Find the sum of series $20^2 -19^2 + 18^2 - 17^2 +16^2 -15^2 +...+ 2^2 -1^2$?

Question

Find the sum of series $20^2 -19^2 + 18^2 - 17^2 +16^2 -15^2 +...+ 2^2 -1^2$

The following working is found on Socratic, but I don’t understand it.

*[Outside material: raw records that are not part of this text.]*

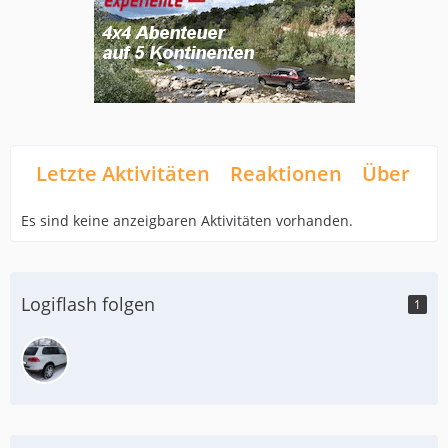
Letzte Aktivitäten
Reaktionen
Über mi
Es sind keine anzeigbaren Aktivitäten vorhanden.
Logiflash folgen
1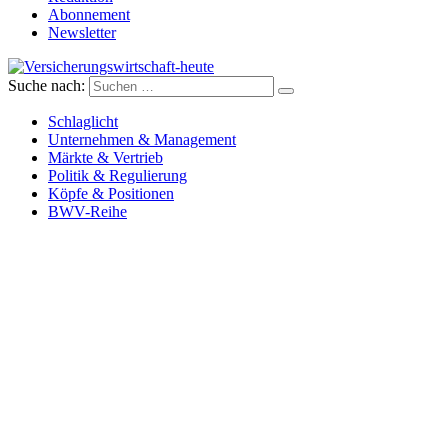
Abonnement
Newsletter
Suche nach:
Versicherungswirtschaft-heute
Schlaglicht
Unternehmen & Management
Märkte & Vertrieb
Politik & Regulierung
Köpfe & Positionen
BWV-Reihe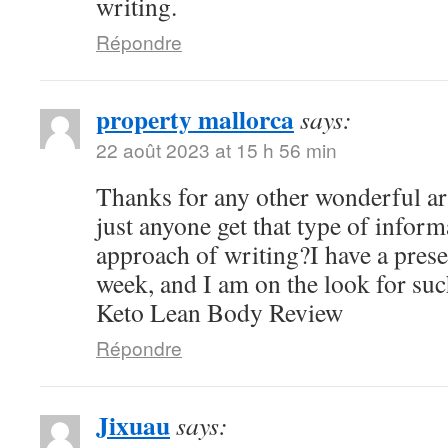
writing.
Répondre
property mallorca
says:
22 août 2023 at 15 h 56 min
Thanks for any other wonderful ar
just anyone get that type of inform
approach of writing?I have a pres
week, and I am on the look for suc
Keto Lean Body Review
Répondre
Jixuau
says: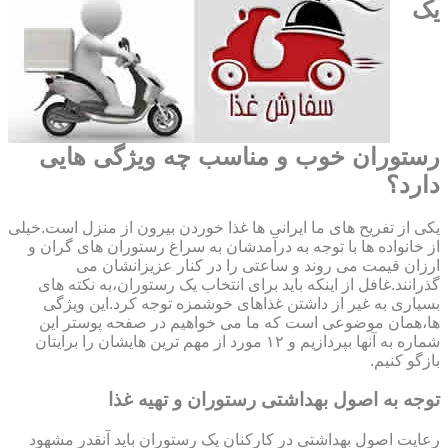
یک
رستوران خوب و مناسب چه ویژگی هایی
دارد؟
یکی از تفریح های ما ایرانی ها غذا خوردن بیرون از منزل است.خیلی
از خانواده ها با توجه به درآمدشان به سراغ رستوران های گران و
ارزان قیمت می روند و ساعتی را در کنار عزیزانشان می
گذرانند.غافل از اینکه باید برای انتخاب یک رستوران،به نکته های
بسیاری به غیر از داشتن غذاهای خوشمزه توجه کرد.این ویژگی
ها،همان موضوعی است که ما می خواهیم در صفحه پوستر این
شماره به آنها بپردازیم و ۱۲ مورد از مهم ترین هایشان را برایتان
بازگو کنیم.
توجه به اصول بهداشتی رستوران و تهیه غذا
رعایت اصول بهداشتی در کارکنان یک رستوران باید آنقدر مشهود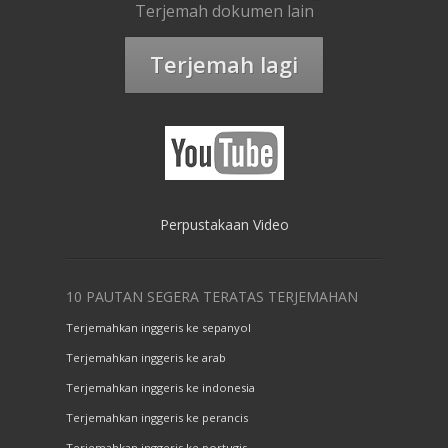
Terjemah dokumen lain
Terjemah lagi
Perpustakaan Video
10 PAUTAN SEGERA TERATAS TERJEMAHAN
Terjemahkan inggeris ke sepanyol
Terjemahkan inggeris ke arab
Terjemahkan inggeris ke indonesia
Terjemahkan inggeris ke perancis
Terjemahkan inggeris ke portugis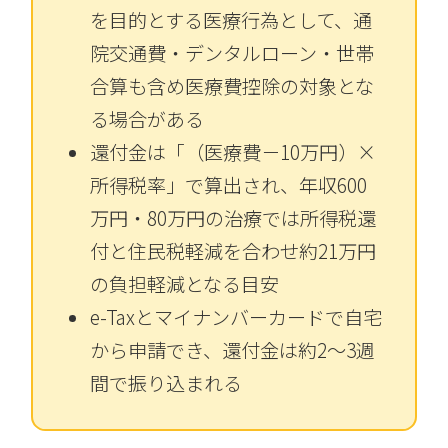
を目的とする医療行為として、通
院交通費・デンタルローン・世帯
合算も含め医療費控除の対象とな
る場合がある
還付金は「（医療費－10万円）×
所得税率」で算出され、年収600
万円・80万円の治療では所得税還
付と住民税軽減を合わせ約21万円
の負担軽減となる目安
e-Taxとマイナンバーカードで自宅
から申請でき、還付金は約2〜3週
間で振り込まれる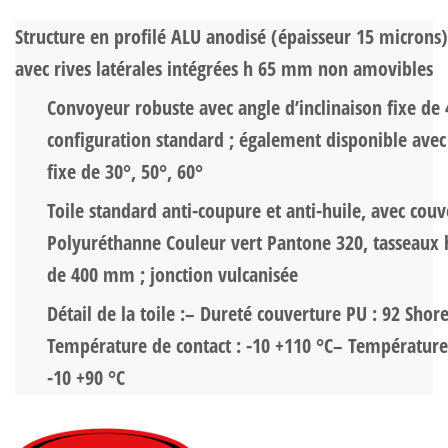
Structure en profilé ALU anodisé (épaisseur 15 microns)
avec rives latérales intégrées h 65 mm non amovibles
Convoyeur robuste avec angle d’inclinaison fixe de 
configuration standard ; également disponible avec 
fixe de 30°, 50°, 60°
Toile standard anti-coupure et anti-huile, avec couv
Polyuréthanne Couleur vert Pantone 320, tasseaux
de 400 mm ; jonction vulcanisée
Détail de la toile :
– Dureté couverture PU : 92 Shor
Température de contact : -10 +110 °C
– Température 
-10 +90 °C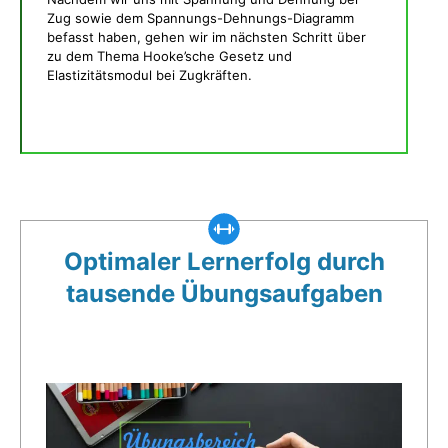
Zug sowie dem Spannungs-Dehnungs-Diagramm
befasst haben, gehen wir im nächsten Schritt über
zu dem Thema Hooke’sche Gesetz und
Elastizitätsmodul bei Zugkräften.
Was gibt es noch bei uns?
Optimaler Lernerfolg durch
tausende Übungsaufgaben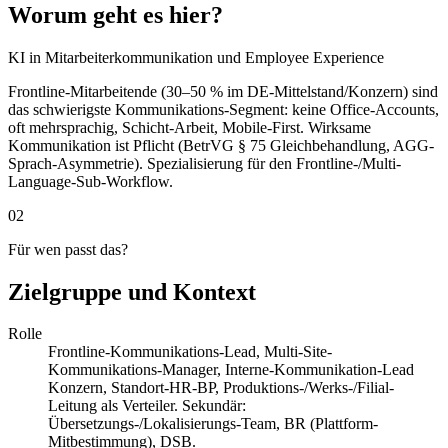
Worum geht es hier?
KI in Mitarbeiterkommunikation und Employee Experience
Frontline-Mitarbeitende (30–50 % im DE-Mittelstand/Konzern) sind
das schwierigste Kommunikations-Segment: keine Office-Accounts,
oft mehrsprachig, Schicht-Arbeit, Mobile-First. Wirksame
Kommunikation ist Pflicht (BetrVG § 75 Gleichbehandlung, AGG-
Sprach-Asymmetrie). Spezialisierung für den Frontline-/Multi-
Language-Sub-Workflow.
02
Für wen passt das?
Zielgruppe und Kontext
Rolle
Frontline-Kommunikations-Lead, Multi-Site-
Kommunikations-Manager, Interne-Kommunikation-Lead
Konzern, Standort-HR-BP, Produktions-/Werks-/Filial-
Leitung als Verteiler. Sekundär:
Übersetzungs-/Lokalisierungs-Team, BR (Plattform-
Mitbestimmung), DSB.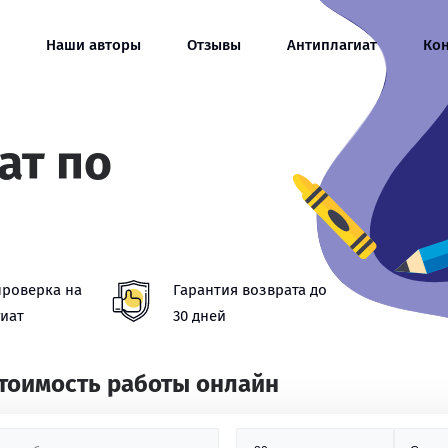
Наши авторы
Отзывы
Антиплагиат
Ко
ат по
проверка на
Гарантия возврата до
иат
30 дней
стоимость работы онлайн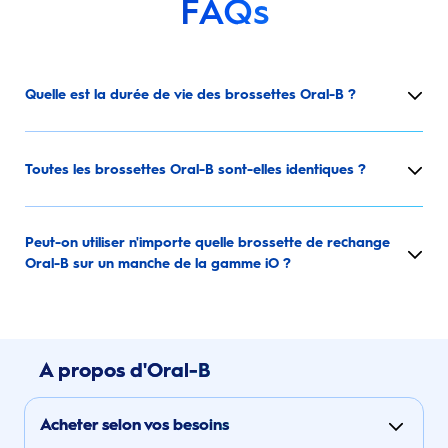
FAQs
Quelle est la durée de vie des brossettes Oral-B ?
Toutes les brossettes Oral-B sont-elles identiques ?
Peut-on utiliser n'importe quelle brossette de rechange
Oral-B sur un manche de la gamme iO ?
A propos d'Oral-B
Acheter selon vos besoins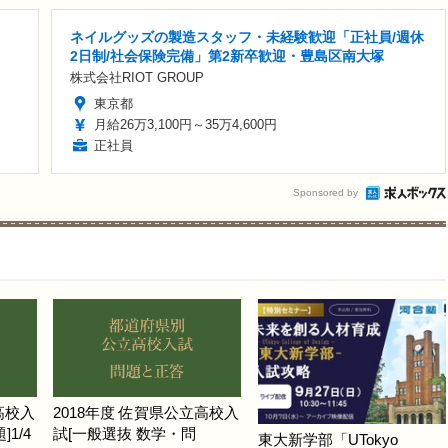
ネイルグッズの製造スタッフ・未経験歓迎「正社員/週休
2日制/社会保険完備」第2新卒歓迎・豊島区南大塚
株式会社RIOT GROUP
東京都
月給26万3,100円～35万4,600円
正社員
Sponsored by
高校入
2018年度 佐賀県公立高校入
1/4
試[一般選抜 数学・問
東大新学部「UTokyo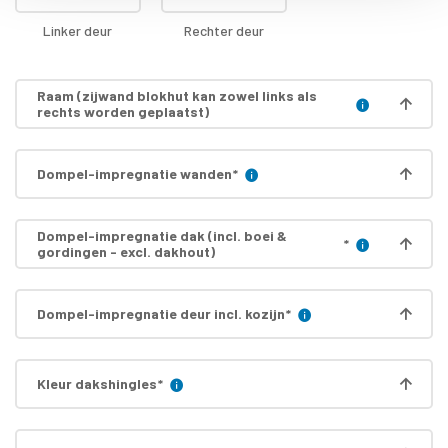
Linker deur
Rechter deur
Raam (zijwand blokhut kan zowel links als
rechts worden geplaatst)
Dompel-impregnatie wanden
*
Dompel-impregnatie dak (incl. boei &
*
gordingen - excl. dakhout)
Dompel-impregnatie deur incl. kozijn
*
Kleur dakshingles
*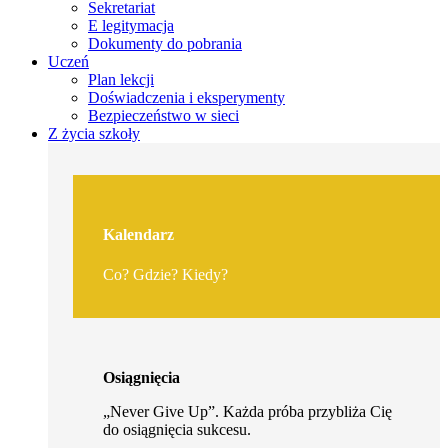
Sekretariat
E legitymacja
Dokumenty do pobrania
Uczeń
Plan lekcji
Doświadczenia i eksperymenty
Bezpieczeństwo w sieci
Z życia szkoły
Kalendarz
Co? Gdzie? Kiedy?
Osiągnięcia
„Never Give Up”. Każda próba przybliża Cię
do osiągnięcia sukcesu.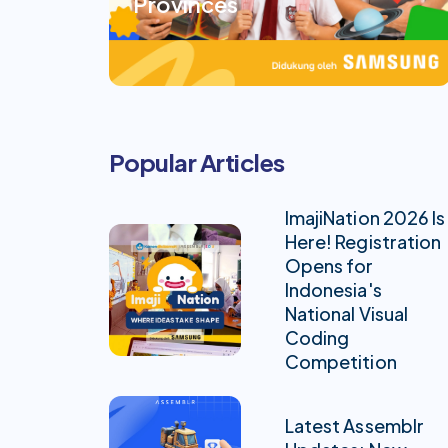
Provinces
Popular Articles
ImajiNation 2026 Is
Here! Registration
Opens for
Indonesia's
National Visual
Coding
Competition
Latest Assemblr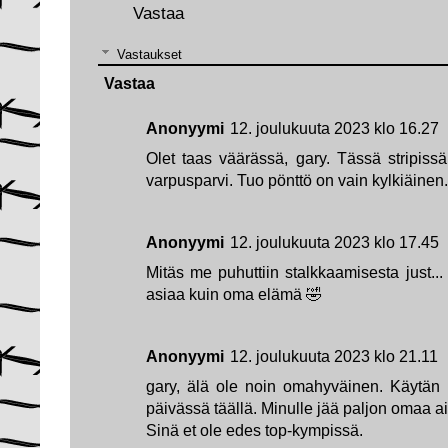
Vastaa
Vastaukset
Vastaa
Anonyymi
12. joulukuuta 2023 klo 16.27
Olet taas väärässä, gary. Tässä stripiss
varpusparvi. Tuo pönttö on vain kylkiäinen.
Anonyymi
12. joulukuuta 2023 klo 17.45
Mitäs me puhuttiin stalkkaamisesta just.
asiaa kuin oma elämä 🤣
Anonyymi
12. joulukuuta 2023 klo 21.11
gary, älä ole noin omahyväinen. Käytän 
päivässä täällä. Minulle jää paljon omaa 
Sinä et ole edes top-kympissä.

Is there another method of solving the question or can someone explain the working?

Thank you

Answer 1

$n^2-(n-1)^2 = n^2-(n^2-2n+1) = 2n-1 = n+(n-1)$

so

$20^2-19^2=20+19\\18^2-17^2 = 18+17\\16^2-15^2=16+15$

etc. Does this help you ?

Answer 2

$$\sum_{k=1}^{10}\left(2k\right)^{2}-\sum_{k=0}^{9}\left(2k+1\right)^{2}=4\sum_{k=1}^{10}k^{2}-\left(4\sum_{k=0}^{9}\left(k\right)^{2}+4\sum_{k=0}^{9}\left(k\right)+\sum_{k=0}^{9}1\right)$$$$=4\cdot\frac{10\left(11\right)\left(21\right)}{6}-\left(4\cdot\frac{9\left(10\right)\left(19\right)}{6}+4\cdot\frac{9\left(10\right)}{2}+10\right)$$$$=210$$

This is true assuming $0/0=1$

Also for $\sum_{k=0}^{9}1$ equivalently we have :$$\sum_{k=0}^{9}1=\sum_{k=0}^{9}\frac{k}{k}=10$$

Another well-known formulas I've used:

$$\sum_{k=0}^{n}k=\frac{n\left(n+1\right)}{2},\sum_{k=0}^{n}k^{2}=\frac{n\left(n+1\right)\left(2n+1\right)}{6}$$

Answer 3

$(20^2-19^2)+(18^2-17^2)+$

$......(4^2-3^2)+(2^2-1^1)=$

$(20+19)+(18+17)+ (16+15)$

$+.......+(4+3)+(2+1)=$

$39 +35+31+.......+3$ ($10$ terms).

In reverse order:

$3+7+11+.........+39$

Add:

$42+42+...........+42$ ($10$ terms)

$2$ Sum $=420$;

Sum $=210$.

Used: $m^2-n^2=(m+n)(m-n).$

Answer 4

If you are fine with the formula $1^2+2^2+ \cdots + n^2 =\frac 16 n(n+1)(2n+1)$, then you can calculate the sum almost directly without any splitting of the summands as follows:

• Let's call $S_{20} = 1^2+2^2+ \cdots + 20^2$.
• Then, summing only the even powers gives $2^2 + 4^2 + \cdots + 20^2 = 4(1^2 + 2^2 + \cdots + 10^2) = 4S_{10}$.
• So, for the odd ones it follows $1^2 + 3^2 + \cdots + 19^2 = S_{20}-4S_{10}$.
• Hence, even ones minus odd ones is

$$20^2 - 19^2 + \cdots + 2^2 - 1^1 =4S_{10} - (S_{20}-4S_{10})= 8S_{10}-S_{20}$$ $$\stackrel{formula}{=}\frac 16(8\cdot10\cdot 11\cdot 21 - 20\cdot 21\cdot 41)=210$$

Answer 5

Computing directly via generating functions: $$[x^{20}]\frac1{1-x}\left(x \frac d{dx}\right)^2\frac1{1+x} = [x^{20}]{-x\over(1+x)^3} = [x^{19}]\frac{-1}{(1+x)^3} = (-1)^{20}\binom{3+19-1}{19} = 210.$$ However, the more clever solution is to notice that by pairing up adjacent terms you can reduce the sum to the sum of the whole numbers from $1$ through $20$.